Hoy hace ya veinte años que no se encuentra aquí y sin embargo, Audrey Hepburn sigue presente. Se menciona cada vez que se habla de moda, de actrices de aquel Hollywood maravilloso pero sobre todo se la recuerda siempre que leemos Tiffanys.
Aquella imagen con un Givenchy, las gafas de sol, el collar de perlas, la tiara y el croissant se ha quedado en nuestras memorias grabada para siempre.

Su fama le llego con la encantadora princesa Ana, una chica inocente que se pierde en Roma de la mano del atractivo Gregory Peck. Fue muy querida por los italianos y Vacaciones en Roma le valió su única estatuilla dorada. Estaba espléndida. Y luego llego Sabrina. No he visto vestido más espectacular ni a una mujer que le quedará tan bien un vestido como aquel diseño de Givenchy, de organdí blanco con bordado floral, de palabra de honor, con pauta de seda y perlas. Comenzaba de este modo una relación para toda la vida entre el joven diseñador, el cual cuando recibió el encargo de la Srta. Hepburn se esperaba a otra gran actriz, Katharine Hepburn, y no a una jovencita de veintitrés años.
Al año de Sabrina se casó con el actor Mel Ferrer y como no podía ser de otra forma, su vestido de novia lo diseñó Givenchy. Adornada con una corona de flores, el vestido era de talle corto y manga ancha, acompañado por unos guantes y un clutch, todo blanco, estaba radiante el día de su boda.
Aunque el matrimonio durase quince años, Mel Ferrer fue su estrella y ella su musa. Protagonizaron una de las historias de amor más tristes y bonitas del panorama, Guerra y Paz. Audrey estaba bellísima, ser princesa le quedaba como un guante.
Pero Audrey iba creciendo. Dejaba de ser esa jovencita cándida y comenzaba a aceptar papeles más serios como el de una monja o una prostituta. Sin embargo, para Audrey Hepburn, su papel más complicado fue Eliza Doolittle. Trabajaba más de doce horas diarias y la elección de la actriz para representar el papel tuvo sus controversias.

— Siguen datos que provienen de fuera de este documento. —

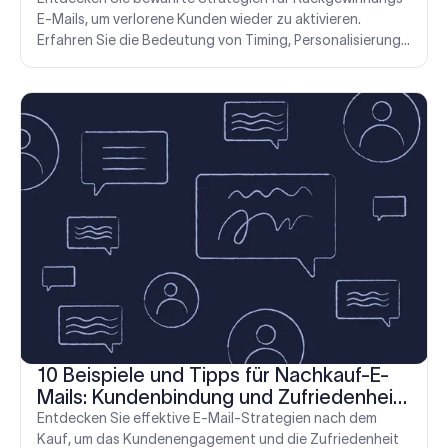
E-Mails, um verlorene Kunden wieder zu aktivieren.
Erfahren Sie die Bedeutung von Timing, Personalisierung
und emotionaler Ansprache.
10 Beispiele und Tipps für Nachkauf-E-
Mails: Kundenbindung und Zufriedenheit
steigern
Entdecken Sie effektive E-Mail-Strategien nach dem
Kauf, um das Kundenengagement und die Zufriedenheit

La gente del cine se preguntaba por qué no representaba el papel Julie Andrews que ya lo había hecho en Broadway.
My Fair Lady arrasó en la gala de los Oscar aunque Audrey no fue nominada a mejor actriz y la ganadora fue Andrews por su papel en Mary Poppins. Al enterarse Katharine Hepburn de que Audrey no había sido nominada le mandó un telegrama, famoso ahora, que decía: "Que no te preocupe no estar nominada. Algún día, te darán otro por un papel que no estará a la altura".
Aun así, la interpretación de Audrey estaba a la altura. La película quedó sensacional y ella, como siempre, estaba fantástica. Siempre nos quedaremos con su famosa frase:
"La lluvia en Sevilla es una pura maravilla"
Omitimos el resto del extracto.